[slurm-users] Slurm setup question
Matt Hohmeister
hohmeister at psy.fsu.edu
Wed Apr 11 09:22:43 MDT 2018
Thanks; I just set StateSaveLocation=/var/spool/slurm.state, and that went away. Of course, another error popped up:
Apr 11 11:19:24 psy-slurm slurmctld[1772]: fatal: Invalid node names in partition slurm
Here’s the relevant section from slurm.conf; IP address changed to protect the innocent. This is a single-node cluster that I’m using just to make a working proof-of-concept.
# COMPUTE NODES
NodeName=psy-slurm NodeAddr=192.0.2.157
PartitionName=slurm Nodes= Default=YES MaxTime=INFINITE State=UP
Matt Hohmeister
Systems and Network Administrator
Department of Psychology
Florida State University
PO Box 3064301
Tallahassee, FL 32306-4301
Phone: +1 850 645 1902
Fax: +1 850 644 7739
From: slurm-users <slurm-users-bounces at lists.schedmd.com> On Behalf Of Douglas Jacobsen
Sent: Wednesday, April 11, 2018 10:40 AM
To: Slurm User Community List <slurm-users at lists.schedmd.com>
Subject: Re: [slurm-users] Slurm setup question
It looks like your slurm.conf is specifying /var/spool as your Save state directory, and `fatal: Incorrect permissions on state save loc: /var/spool` indicates that SlurmUser (another configuration in slurm.conf) does not have access to write to it.
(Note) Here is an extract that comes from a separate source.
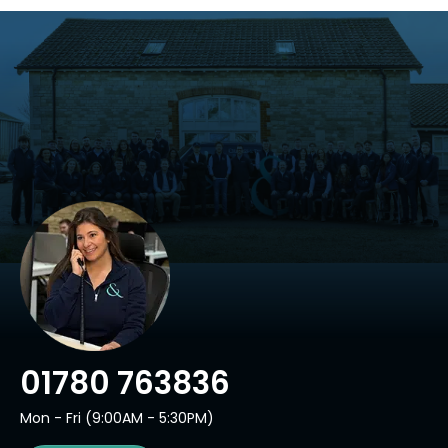
01780 763836
Mon - Fri (9:00AM - 5:30PM)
It might be a good to make a directory dedicated for this purpose, e.g. /var/spool/slurm/<clustername>_state, and then make sure that the SlurmUser (usually either "slurm" or root, depending on your needs), can access that directory.
----
Doug Jacobsen, Ph.D.
NERSC Computer Systems Engineer
National Energy Research Scientific Computing Center<https://urldefense.proofpoint.com/v2/url?u=http-3A__www.nersc.gov&d=DwMFaQ&c=HPMtquzZjKY31rtkyGRFnQ&r=Y7_jKRiyJUHl8NulOtnzB4UPVSMWmGk9Sds6aXi7m3U&m=vB5kEptc0F3Hjfyf88mDCPQ_3BeootNbrc5vZ6VtPtM&s=3JKzB9CTmI7XjmapV74NhKTJ4VywZ8_8VMGsjnV5H5k&e=>
dmjacobsen at lbl.gov<mailto:dmjacobsen at lbl.gov>
------------- __o
---------- _ '\<,_
----------(_)/ (_)__________________________
On Wed, Apr 11, 2018 at 5:44 AM, Ole Holm Nielsen <Ole.H.Nielsen at fysik.dtu.dk<mailto:Ole.H.Nielsen at fysik.dtu.dk>> wrote:
Hi Matt,
You might want to take a look at my Slurm Wiki, which focuses on CentOS/RHEL 7: https://wiki.fysik.dtu.dk/niflheim/SLURM<https://urldefense.proofpoint.com/v2/url?u=https-3A__wiki.fysik.dtu.dk_niflheim_SLURM&d=DwMFaQ&c=HPMtquzZjKY31rtkyGRFnQ&r=Y7_jKRiyJUHl8NulOtnzB4UPVSMWmGk9Sds6aXi7m3U&m=vB5kEptc0F3Hjfyf88mDCPQ_3BeootNbrc5vZ6VtPtM&s=F-iggDAdLMvraK3g3jfyopytOTXy3HGv53ym-0MQgpg&e=>. Complete instructions for Slurm installation, configuration, etc. is in the Wiki.
/Ole
On 04/11/2018 02:26 PM, Matt Hohmeister wrote:
I’m brand-new to Slurm, and setting it up on a single RHEL 7.4 VM as a proof of concept before I deploy it. After following the instructions on https://www.slothparadise.com/how-to-install-slurm-on-centos-7-cluster/<https://urldefense.proofpoint.com/v2/url?u=https-3A__www.slothparadise.com_how-2Dto-2Dinstall-2Dslurm-2Don-2Dcentos-2D7-2Dcluster_&d=DwMFaQ&c=HPMtquzZjKY31rtkyGRFnQ&r=Y7_jKRiyJUHl8NulOtnzB4UPVSMWmGk9Sds6aXi7m3U&m=vB5kEptc0F3Hjfyf88mDCPQ_3BeootNbrc5vZ6VtPtM&s=bUTMEN-IG50GLAc7wvp5c7nuoJpgT_byZVnQTwG9RDw&e=> (sorry, site not working now), I can get slurmd to start perfectly, but slurmctld fails to start with the following journalctl -xe; I was wondering if anyone has run into this or could shed some light on this…thanks in advance!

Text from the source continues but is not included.